Improved antimicrobial efficacy with nitric oxide releasing nanoparticle generated S-nitrosoglutathione.

Nitric oxide (NO) plays a vital role in mammalian host defense through a variety of mechanisms. In particular, NO can oxidize to form reactive nitrogen species or interact with protein thiols and metal centers, blocking essential microbial processes. S-nitrosoglutathione (GSNO), a potent NO donor formed by the interaction of NO with intracellular glutathione (GSH), is a major factor in this pathway and is considered one of the strongest naturally occurring nitrosating agent. We previously described the broad-spectrum antimicrobial activity of a nanoparticulate platform capable of controlled and sustained release of NO (NO-np). Interestingly, in vivo efficacy of the NO-np surpassed in vitro data generated.
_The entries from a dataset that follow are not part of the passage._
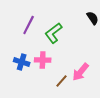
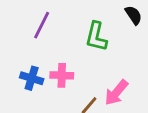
green L-shape: (54, 33) -> (96, 37), moved, turned -40

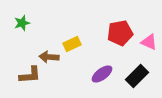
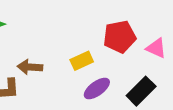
yellow rectangle: (72, 44) -> (82, 61), moved

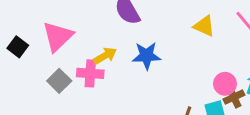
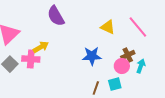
blue star: (147, 56) -> (92, 56), moved
brown cross: (234, 97) -> (128, 55), moved

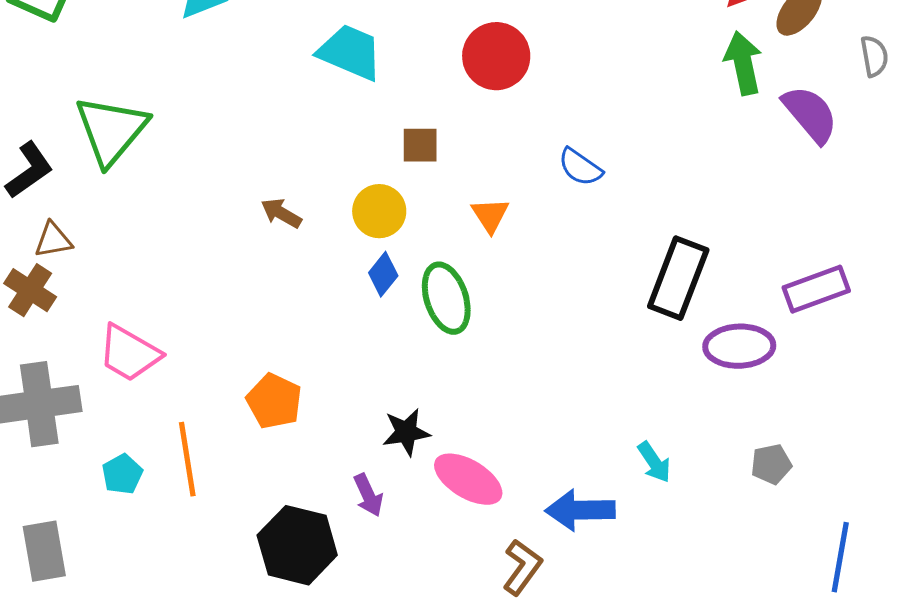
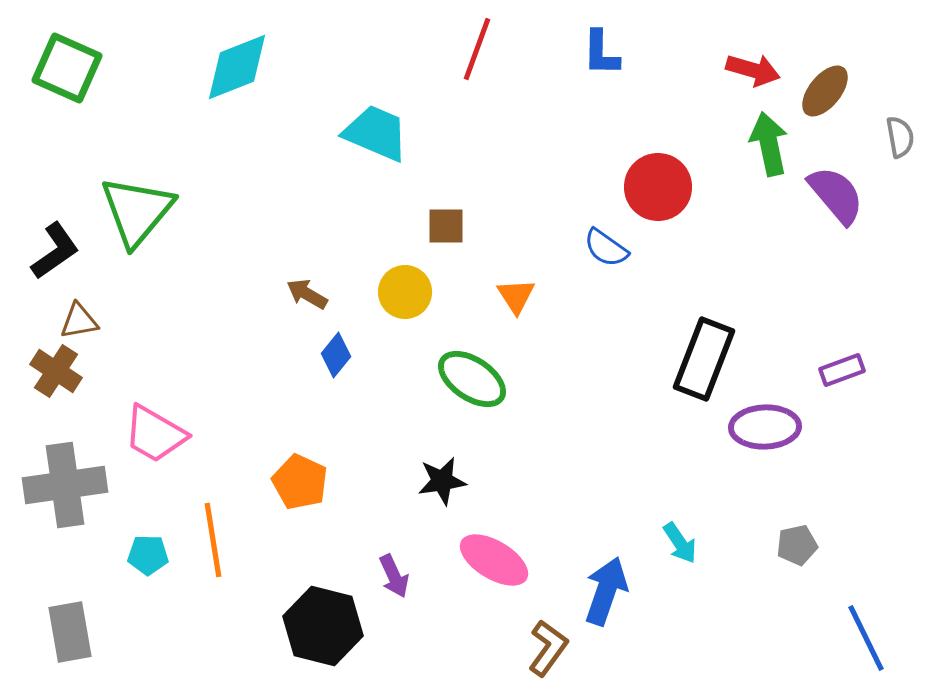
red circle: (496, 56) -> (658, 187), moved
blue diamond: (383, 274) -> (336, 355), moved
purple rectangle: (816, 289) -> (842, 370), size x0.7
green ellipse: (446, 298) -> (472, 379), turned -38
black star: (406, 432) -> (442, 481), moved
cyan pentagon: (122, 474) -> (148, 555), turned 30
blue arrow: (580, 510) -> (606, 591), turned 110
blue line: (840, 557) -> (866, 638), turned -36

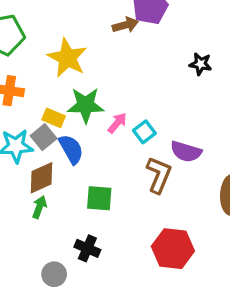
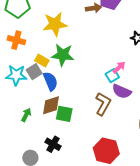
yellow star: (67, 58) -> (55, 24), turned 30
pink arrow: (117, 123) -> (119, 67), moved
cyan square: (144, 132) -> (112, 76), moved
brown diamond: (41, 178) -> (51, 105), moved

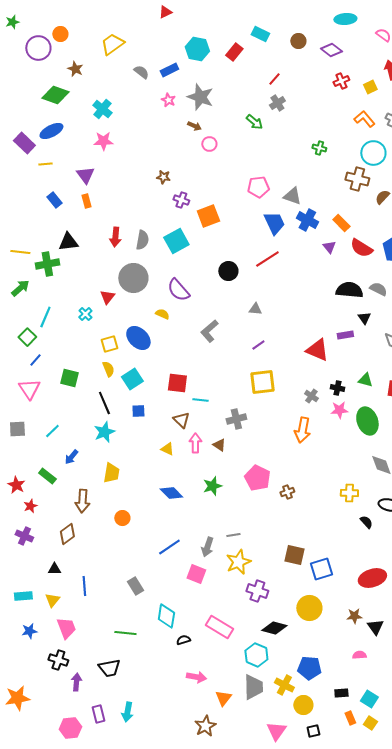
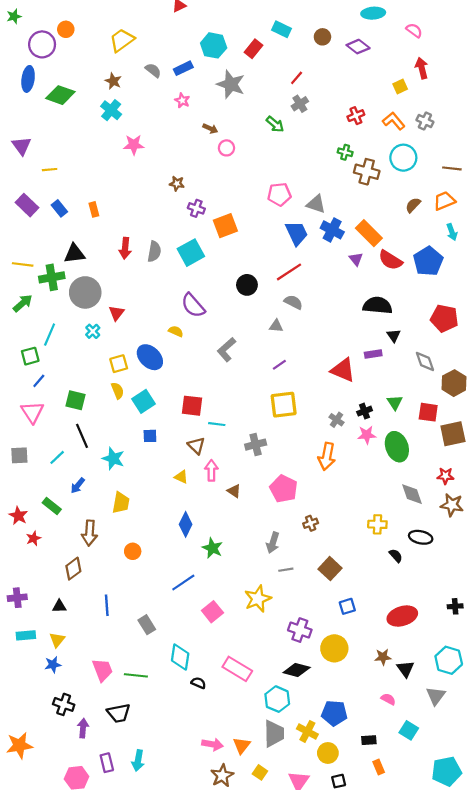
brown star: (75, 69) -> (113, 81), moved
red cross: (341, 81) -> (356, 116), moved
gray star: (200, 97) -> (231, 84), moved
blue ellipse: (51, 131) -> (28, 79), moved, turned -55
pink star: (103, 141) -> (134, 145), moved
purple rectangle: (24, 143) -> (27, 205), moved
purple triangle: (85, 175) -> (22, 146), moved
brown cross: (357, 179) -> (367, 172), moved
orange rectangle: (341, 223) -> (369, 233), size x1.4
gray circle: (133, 278) -> (85, 292), moved
gray semicircle: (378, 289) -> (293, 302), moved
green square: (27, 337) -> (30, 356), turned 30
green triangle: (365, 380) -> (395, 402), turned 42
black cross: (337, 388) -> (365, 411), turned -32
black line: (104, 403) -> (82, 436), moved
cyan star: (104, 432) -> (113, 459), turned -30
brown triangle: (219, 445) -> (234, 491), moved
pink pentagon: (257, 478) -> (284, 489), moved
green star: (212, 486) -> (212, 548), moved, turned -30
blue diamond: (171, 493) -> (186, 524), turned 70
gray line: (233, 535) -> (286, 570), moved
purple cross: (24, 536) -> (17, 598), moved, turned -30
gray arrow: (207, 547) -> (273, 543), moved
brown square: (294, 555) -> (330, 569), moved, turned 30
blue square: (321, 569) -> (347, 606), size x0.7
pink square: (196, 574) -> (212, 612), turned 30
blue line: (84, 586) -> (107, 605), moved
purple cross: (257, 591) -> (300, 630), moved
pink trapezoid: (66, 628) -> (102, 670), moved
blue star: (29, 631) -> (53, 665), moved
black semicircle: (183, 640) -> (198, 683), turned 40
pink semicircle: (359, 655) -> (388, 699), turned 32
pink arrow: (196, 677) -> (212, 744), moved
cyan square: (369, 699) -> (409, 730), moved
yellow square: (370, 723) -> (260, 772), moved

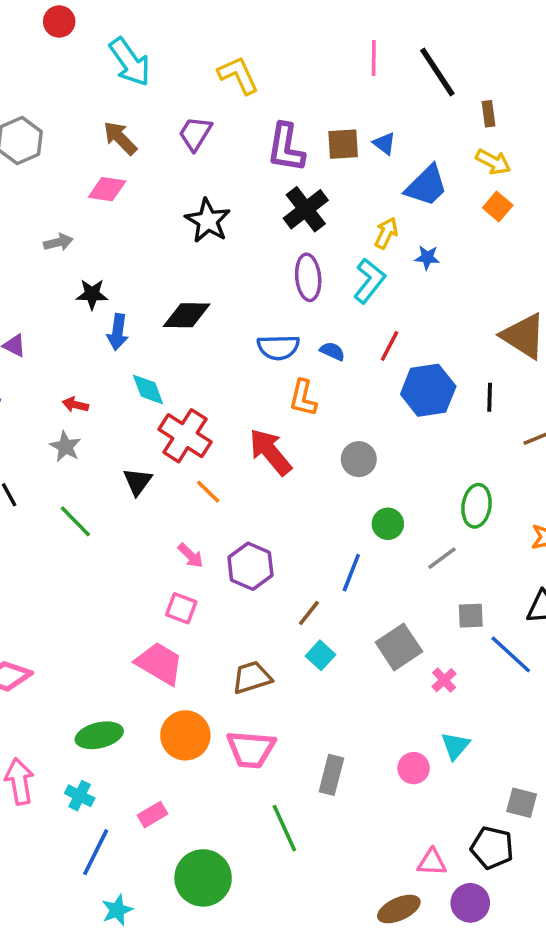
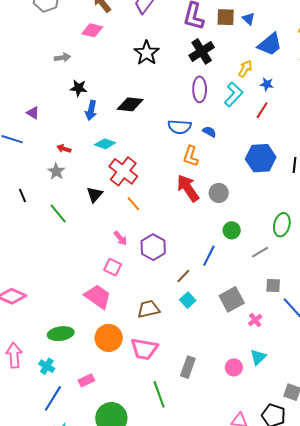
red line: (390, 346) -> (262, 110), moved
cyan diamond: (148, 389) -> (105, 144), turned -55
red arrow: (270, 452) -> (188, 188), moved

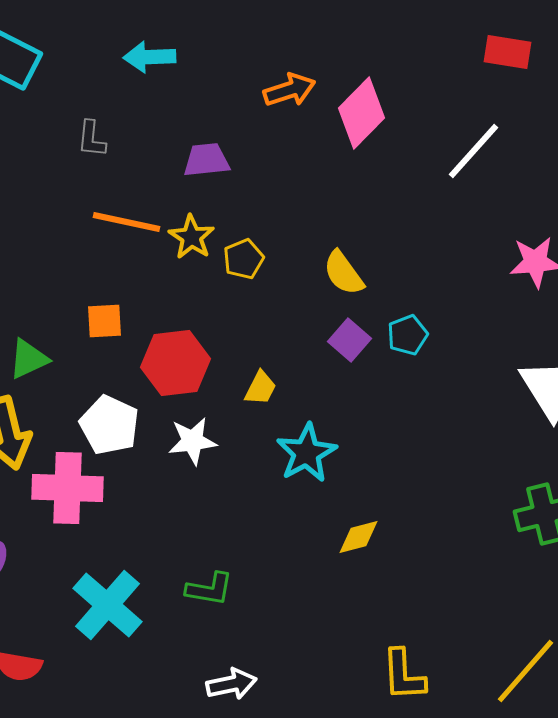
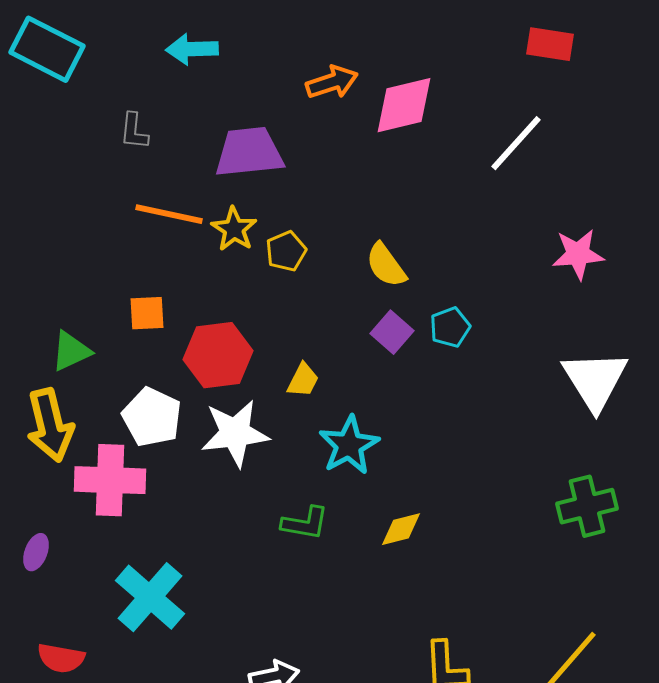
pink diamond: (362, 113) -> (404, 105), turned 32
purple trapezoid: (206, 160) -> (249, 152), size x1.5
white star: (192, 441) -> (235, 433), size x1.4
green L-shape: (210, 589) -> (305, 523), moved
We hypothesized that the enhanced activity was in part achieved via the interaction between the generated NO and available GSH, forming GSNO. In the current study, we investigated the efficiency of NO-np to form GSNO in the presence of GSH was evaluated, and assessed the antimicrobial activity of the formed GSNO against methicillin resistant Staphylococcus aureus (MRSA), Escherichia coli, Klebsiella pneumoniae, and Pseudomonas aeruginosa. When GSH was combined with NO-np, GSNO was rapidly produced and significant concentrations of GSNO were maintained for >24h. The GSNO generated was more effective compared to NO-np alone against all bacterial strains examined, with P. aeruginosa being the most sensitive and K. pneumoniae the most resistant. We conclude that the combination of NO-np with GSH is an effective means of generating GSNO, and presents a novel approach to potent antimicrobial therapy.